Non-residents are only taxed on their income whose source is from within Japan. No overseas income is taxed, even if it is paid or remitted to Japan.
Example: Foreigner A is in Japan for a paid internship at a Japanese company of less than 3 months, with this payment sent to their bank account back home. Because it’s a short stay, they do not register a residence within Japan. In their spare time, they also freelance language teaching online with existing overseas customers, with that money being remitted into Japan for his own use.
The internship payment, even if it is paid overseas, has a domestic source of income and therefore is subject to Japanese tax law. The online freelancing however, is a foreign source and therefore is not subject to Japanese taxes.
Do note that non-residents are subject to a witholding tax (源泉徴収) of twice the amount of residents. Technically these are just pre-reductions for which partial refunds can be applied for (depending on the prevailing bilateral tax treaty) but most non-residents do not due to the hassle of doing so.
Non-permanent residents are taxed on all income whose source is from within Japan and overseas income which is paid to or remitted to Japan. Income from overseas sources not remitted into Japan is not subject to Japanese tax law.
Example: Foreigner B has been working in Japan for 2 years for a Japanese company. This is their first period of residence in Japan. As a side job they also own stocks in foreign companies, whose dividends are paid into their foreign bank account. Foreigner B remits half of these earnings into their Japanese bank account.
Of the above, the items subject to Japanese tax law are:
- Their salary from their company
- The amount of the dividends remitted into Japan.
The amount of dividends not remitted into Japan is not subject to Japanese tax law.
Permanent residents are taxed on all income, no matter the source, payment location and remittance status.
Example: Foreigner B above continues staying in Japan for more than 5 years. His main job continues while he still earns dividends from overseas stock holdings. He still remits half of these earnings into Japan.
What’s different now is that even the dividend earnings left overseas need to be declared for Japanese tax purposes.
Where to declare
As a side note, the declarations above should be done during the tax-declaration period (確定申告) around March each year.
What about the global tax for permanent residents?
Do not confuse tax terms with immigration terms. There is a lot of confusion in this because of how the same words are used in different contexts with very different implications.
In this case in particular, do note that the tax “permanent residency” is entirely different from the immigration “permanent residency”. As stated above, for tax purposes, all you need is a current address in Japan and have lived for 5 years out of the past 10 years within Japan. Whether you have a permanent resident visa is irrelevant.
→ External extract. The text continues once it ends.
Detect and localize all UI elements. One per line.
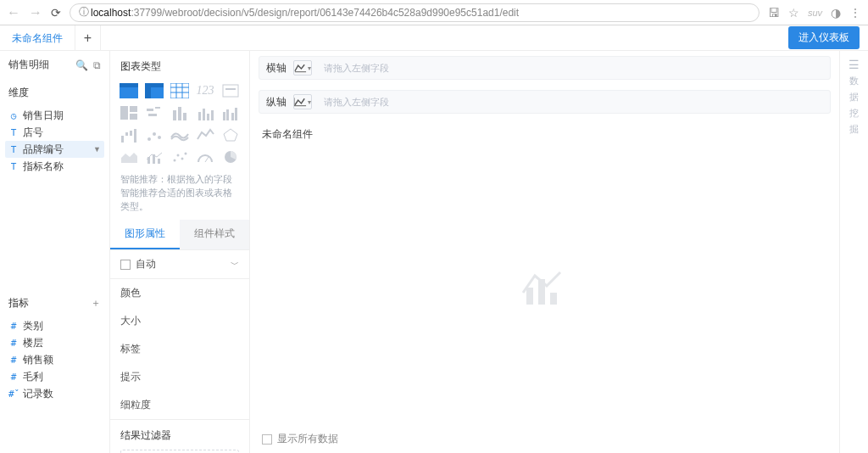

In the same way, just because you have the Japanese permanent residency visa does not mean you get automatically taxed on your global income. You’d need to fulfil the conditions for the tax permanent residency to be subject to this.
One common example is if a foreigner receives a permanent residency but chooses to move back home. They therefore remove their residence registration (住民票) but still hold on to the permanent residency which allows them to come back to Japan one day. By removing their residence registration, they lose tax permanent residency but not the immigration issued visa.
This also applies to Japanese citizens living overseas by the way. And as you can see this is not the “global tax” on American citizens where even overseas residence does not spare you from the American taxman.
Hope that clarifies things!
I do hope that the above clarifies some things which confused me too. But my own suggest is that if there’s any confusion, it may be worth it for you to hire a qualified tax accountant to clarify if not handle things for you. Underdeclaring taxes is an offence after all and can lead to deportation so be aware and be careful!